The solvent was removed under reduced pressure, and the residue was dissolved in EtOH (25 mL) at room temperature, sodium ethoxide solution (Aldrich) (21 wt % in ethanol, 3.50 mL, 9.3 mmol) was added, and the resulting mixture was stirred for 30 minutes. Aqueous HCl (5%, 6.3 mL) was added to the reaction mixture in a period of 10 minutes, followed by liquid-liquid extraction with H2O/EtOAc. The combined organic layer was washed with brine, dried over Na2SO4. Solvent was removed under reduced pressure and the residue was purified by flash chromatography on silica gel to give the desired product (16) (1.67 g, 64%) as yellow solid. 1H NMR (400 MHz, CDCl3): δ 7.89 (dd, 1H, J=3.6, 1.2 Hz), 7.39 (dd, 1H, J=5.2, 1.2 Hz), 7.10 (dd, 1H, J=5.2, 3.6 Hz), 4.53 (q, 2H, J=7.2 Hz), 4.22 (m, 2H), 1.73 (m, 2H), 1.68 (m, 1H), 1.50 (t, 3H, J=7.2 Hz), 0.99 (d, 6H, J=6.4 Hz); LC-MS (ESI+): m/e=337.30 [M+1]+ (exact ms: 336.11).
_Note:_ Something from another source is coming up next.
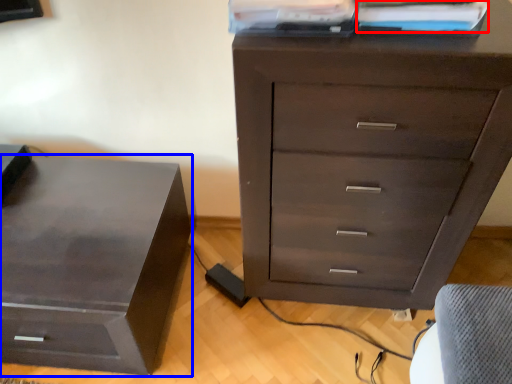 Question: Which of the following is the closest to the observer, book (highlighted by a red box) or nightstand (highlighted by a blue box)?

Choices:
 (A) book
 (B) nightstand

Answer: (A)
Scheme 15 describes another general method to synthesize the intermediate 107 where alkyl is ethyl.

In this general method, α-ketoester (111) can be treated with hydrazinocarbonyl-acetic acid ethyl ester in the presence of TFA with heating to give compound 112. Compound 112 can then undergo cyclization in the presence of NaOAc and heating to form compound 113, which can be alkylated to provide the desired compound 107.

EXAMPLE 6-1

Scheme 16 Describes the Synthesis of 2-(3,3-dimethyl-butyl)-5-hydroxy-3-oxo-6-thiophen-2-yl-2,3-dihydro-pyridazine-4-carboxylic acid ethyl ester (19)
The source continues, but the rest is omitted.